When it comes to pricing your home, often times, the emotional value sellers place can skew the reality of the actual value. Whether you are shopping for a new home or selling your current home, getting your money’s worth should be of top priority. It may be more important than you think. Regardless of how much you spent on your home or how much money was spent updating it, the property’s current value must reflect what a buyer is willing to pay in today’s market.
There are several tools that are helpful in guiding you to the best price point. Explore which options are available to you and make the most sense for your financial future.
You’ve probably heard it said time and time again, “Location is everything.” And while that may be true, the location of the home may be just as valuable as the land it sits on. Take a look around your neighborhood and explore comparable properties in the area. If you are not currently working with a realtor, many online resources are available in demonstrating up-to-date real estate transactions.
In addition to the neighborhood the house resides in, many buyers consider the land an appreciating asset. Investors consider the future of that land value in determining to make an investment decision. This decision is highly impactful because land is in extremely limited supply and the demand for it is constantly increasing. Although the home itself is considered a depreciating asset, there are some home improvements that may be worth your while in boosting its value to complement the land’s worth.
Learn more about home improvements that will pay off: https://www.investopedia.com/articles/mortgages-real-estate/08/add-value-to-real-estate.asp
Local development and future development is crucial to homebuyers gauging property value in a specific area. In taking development into consideration, consider both the prospects of commercial and municipal growth in the area. Where are the hospitals? Where are the best community schools? How will traffic patterns positively or negatively influence the area? Some thoughts you may want to consider when pricing your home or purchasing a new home are:
- Is construction currently going on in the area and how long is it scheduled to continue?
- What sort of environmental conditions could impact the home’s location (i.e. flood zones)?
- Are there certain areas of town that are considered safer than others?
The bottom line is, gauging the value of the area surrounding the home may be just as important as determining the value on the home itself.
Aside from the mortgage, any homeowner or investor knows that a lot of money goes into the day-to-day upkeep of the house.
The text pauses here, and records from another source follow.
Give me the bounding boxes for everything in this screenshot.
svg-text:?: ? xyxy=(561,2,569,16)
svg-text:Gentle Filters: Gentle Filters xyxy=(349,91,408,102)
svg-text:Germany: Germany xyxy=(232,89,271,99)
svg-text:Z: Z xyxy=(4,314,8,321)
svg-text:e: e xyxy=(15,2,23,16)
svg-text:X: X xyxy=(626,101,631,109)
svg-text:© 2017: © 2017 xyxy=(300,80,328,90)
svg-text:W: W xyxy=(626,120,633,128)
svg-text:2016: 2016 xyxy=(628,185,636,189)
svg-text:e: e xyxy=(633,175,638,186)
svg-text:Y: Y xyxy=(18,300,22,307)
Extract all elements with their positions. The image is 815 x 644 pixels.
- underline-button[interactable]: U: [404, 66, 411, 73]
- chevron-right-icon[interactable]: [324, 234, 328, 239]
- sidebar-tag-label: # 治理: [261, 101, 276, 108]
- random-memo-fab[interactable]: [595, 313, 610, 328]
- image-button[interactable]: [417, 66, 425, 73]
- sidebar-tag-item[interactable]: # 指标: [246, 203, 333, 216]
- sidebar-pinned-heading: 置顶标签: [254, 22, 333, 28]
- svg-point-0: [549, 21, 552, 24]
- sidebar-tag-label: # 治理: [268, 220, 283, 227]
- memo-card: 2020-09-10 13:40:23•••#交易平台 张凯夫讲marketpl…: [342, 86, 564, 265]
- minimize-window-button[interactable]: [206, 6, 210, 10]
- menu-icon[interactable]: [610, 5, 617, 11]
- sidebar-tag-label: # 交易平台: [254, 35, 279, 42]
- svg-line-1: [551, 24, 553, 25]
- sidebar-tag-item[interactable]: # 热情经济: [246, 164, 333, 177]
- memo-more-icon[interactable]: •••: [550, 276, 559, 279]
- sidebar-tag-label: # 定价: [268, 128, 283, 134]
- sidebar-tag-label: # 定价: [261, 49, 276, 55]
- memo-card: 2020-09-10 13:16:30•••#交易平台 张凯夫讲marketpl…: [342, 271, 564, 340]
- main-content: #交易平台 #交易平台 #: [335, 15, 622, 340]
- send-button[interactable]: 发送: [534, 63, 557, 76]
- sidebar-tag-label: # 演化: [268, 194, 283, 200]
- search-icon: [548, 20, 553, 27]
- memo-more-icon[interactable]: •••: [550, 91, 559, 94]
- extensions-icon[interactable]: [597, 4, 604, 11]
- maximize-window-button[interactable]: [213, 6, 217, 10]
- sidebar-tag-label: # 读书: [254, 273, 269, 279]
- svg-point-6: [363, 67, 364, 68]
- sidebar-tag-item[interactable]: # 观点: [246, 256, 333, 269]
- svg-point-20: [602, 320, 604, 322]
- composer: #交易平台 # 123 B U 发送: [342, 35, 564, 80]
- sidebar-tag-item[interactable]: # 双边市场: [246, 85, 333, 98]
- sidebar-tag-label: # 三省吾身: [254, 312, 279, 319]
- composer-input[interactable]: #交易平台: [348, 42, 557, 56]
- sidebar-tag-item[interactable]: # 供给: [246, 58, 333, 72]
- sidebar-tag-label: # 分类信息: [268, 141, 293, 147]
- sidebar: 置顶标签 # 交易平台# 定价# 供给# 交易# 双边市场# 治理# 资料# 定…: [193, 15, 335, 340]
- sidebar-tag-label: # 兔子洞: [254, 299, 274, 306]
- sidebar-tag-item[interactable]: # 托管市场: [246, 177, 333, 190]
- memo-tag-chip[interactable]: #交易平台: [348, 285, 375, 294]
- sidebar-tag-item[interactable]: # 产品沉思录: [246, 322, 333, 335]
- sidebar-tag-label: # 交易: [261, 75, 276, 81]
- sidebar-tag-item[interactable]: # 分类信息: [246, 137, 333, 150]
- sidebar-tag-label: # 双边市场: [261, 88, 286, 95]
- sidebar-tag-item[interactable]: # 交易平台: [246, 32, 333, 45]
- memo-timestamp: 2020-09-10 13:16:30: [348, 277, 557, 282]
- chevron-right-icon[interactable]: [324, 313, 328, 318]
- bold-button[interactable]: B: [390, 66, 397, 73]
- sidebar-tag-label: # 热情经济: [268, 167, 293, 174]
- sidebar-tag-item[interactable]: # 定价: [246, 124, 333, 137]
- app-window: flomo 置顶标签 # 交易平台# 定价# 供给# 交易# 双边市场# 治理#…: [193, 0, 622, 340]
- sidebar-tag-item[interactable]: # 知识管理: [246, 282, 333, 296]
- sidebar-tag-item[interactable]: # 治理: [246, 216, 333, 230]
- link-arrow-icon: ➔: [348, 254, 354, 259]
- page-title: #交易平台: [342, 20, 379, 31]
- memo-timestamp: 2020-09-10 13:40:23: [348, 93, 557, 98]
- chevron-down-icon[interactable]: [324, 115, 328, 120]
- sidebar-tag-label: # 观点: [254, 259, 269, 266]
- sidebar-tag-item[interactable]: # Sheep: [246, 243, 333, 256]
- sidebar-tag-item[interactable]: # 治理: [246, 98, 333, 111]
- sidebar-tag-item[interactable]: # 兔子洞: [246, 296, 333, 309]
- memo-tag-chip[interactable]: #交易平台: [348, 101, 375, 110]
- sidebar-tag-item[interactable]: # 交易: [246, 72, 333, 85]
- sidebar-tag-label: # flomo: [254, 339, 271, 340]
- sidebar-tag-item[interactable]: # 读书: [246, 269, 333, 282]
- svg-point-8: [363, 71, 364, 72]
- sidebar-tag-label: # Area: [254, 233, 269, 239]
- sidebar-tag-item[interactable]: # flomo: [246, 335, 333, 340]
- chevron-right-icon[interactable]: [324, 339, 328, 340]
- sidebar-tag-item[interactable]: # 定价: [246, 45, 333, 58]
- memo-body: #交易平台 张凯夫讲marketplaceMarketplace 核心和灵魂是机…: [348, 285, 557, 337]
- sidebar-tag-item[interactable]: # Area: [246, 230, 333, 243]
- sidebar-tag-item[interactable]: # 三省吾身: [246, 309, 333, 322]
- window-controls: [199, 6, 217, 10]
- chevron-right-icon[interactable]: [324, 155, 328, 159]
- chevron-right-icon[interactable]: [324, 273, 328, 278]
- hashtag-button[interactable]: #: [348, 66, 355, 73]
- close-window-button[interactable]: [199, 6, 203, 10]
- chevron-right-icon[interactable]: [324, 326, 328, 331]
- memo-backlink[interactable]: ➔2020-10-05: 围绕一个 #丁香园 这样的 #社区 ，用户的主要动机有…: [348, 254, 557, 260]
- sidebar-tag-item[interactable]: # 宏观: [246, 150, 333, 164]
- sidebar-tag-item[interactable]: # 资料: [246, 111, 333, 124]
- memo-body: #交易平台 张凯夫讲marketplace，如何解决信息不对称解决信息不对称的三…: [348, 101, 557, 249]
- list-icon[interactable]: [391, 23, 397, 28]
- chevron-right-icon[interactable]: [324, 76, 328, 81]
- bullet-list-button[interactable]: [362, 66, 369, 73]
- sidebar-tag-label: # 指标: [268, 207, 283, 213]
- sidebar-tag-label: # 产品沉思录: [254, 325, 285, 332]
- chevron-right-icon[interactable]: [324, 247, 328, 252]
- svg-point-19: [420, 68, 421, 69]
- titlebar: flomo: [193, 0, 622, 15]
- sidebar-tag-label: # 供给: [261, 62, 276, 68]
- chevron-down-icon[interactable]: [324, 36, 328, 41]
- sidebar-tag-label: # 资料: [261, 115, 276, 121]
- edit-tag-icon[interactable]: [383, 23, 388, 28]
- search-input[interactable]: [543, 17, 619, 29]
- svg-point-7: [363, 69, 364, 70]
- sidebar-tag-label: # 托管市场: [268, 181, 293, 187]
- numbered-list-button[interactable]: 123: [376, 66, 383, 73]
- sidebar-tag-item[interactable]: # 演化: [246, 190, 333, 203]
While searching for that home, don’t forget about the cost of upkeep for different elements, such as the yard, painting rooms, maintaining the appliances and providing the necessary furniture. Consider any updates you will be needing to make or even the cost for insurance and property taxes. These items are routinely put on the backburner when considering an investment, but should be incorporated as a significant monetary commitment as well.
Some points to consider when tallying up the maintenance costs are: age of the home, square footage, type of roofing, yard size and all structural facets.
Start by making an initial list of all the improvements that you wish to make on your home. While home improvement projects typically cost between 20 and 25 cents on the dollar, the remainder goes directly back to the value of the home. Once you have determined all the projects you hope to complete, estimate a time frame for when you will be officially ready to hit the market.
Start by implementing small improvements, one room at a time. Be sure to add both upgrades that will increase the value of the home and upgrades that will increase the appeal of the décor. Above all, you’ll want your home to be the cleanest possible to attract potential buyers. Focus on curb appeal in the final stages when assuring that your home is ready for its next buyer!